Survivor: Heroes vs. Healers vs. Hustlers launched Wednesday night and if you’ve read my coverage of any of the previous 34 seasons of Survivor, you already know the two gripes that are going to lead my initial impressions for this group of castaways.
First: Darn you, arbitrary tribal distinctions. I’ve never let a season’s theme prevent me from ultimately enjoying the 39 days in the wilderness. No matter how much I detested the opening installments of the showdown between Generation X and Millennials, it ended up mostly being a great season.

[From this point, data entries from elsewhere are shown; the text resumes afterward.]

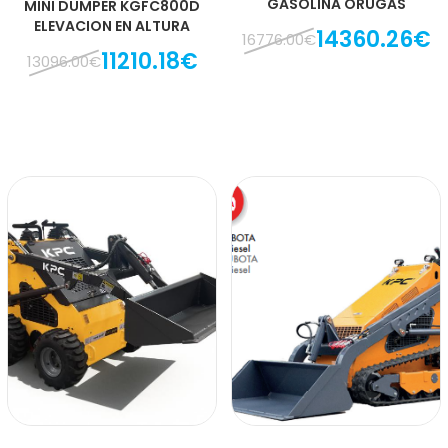
GASOLINA ORUGAS
MINI DUMPER KGFC800D
ELEVACION EN ALTURA
14360.26€
16776.00€
11210.18€
13096.00€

I know that the Survivor producers can’t always do wholly random tribal splits or empirical tribal divisions like age or height, but I get really antsy when tribes are divided by virtues that feel like they’ve been defined on the fly by Jeff Probst.
I’m not sure Heroes/Healers/Hustlers is a more fungible criteria for division than Brains/Beauty/Brawn or Blue/White/No Collar, but it’s definitely not more concrete.
Of the three designations, “Healers” is the only one that feels clear to me and even then, once they included parole officer Joe, they were getting into the ephemeral, because while I know that rehabilitation is absolutely healing, I’ve also watched Joe for an episode of TV and that man is a hustler, H-U-S-T-L-E-R, hustler.
That transitions into a bigger part of my problem with the theme. If you asked me to define “hustler,” I’d probably start with “a scam artist or flimflam man” and progress into “a prostitute, usually male” and “one partaking in the dance craze The Hustle” and then after three or four definitions close to those, I’d eventually get to “One who engages in hard work.” There’s an extreme to “hustling” that Survivor is pretending isn’t there. So chill bro Devon with his gig as a surf instructor? Does anybody think he’s really hustling for business or do you figure he kinda takes work as it comes? I’m guessing Devon doesn’t know what “hustling” means, unless you told him that hustling involved doing crunches.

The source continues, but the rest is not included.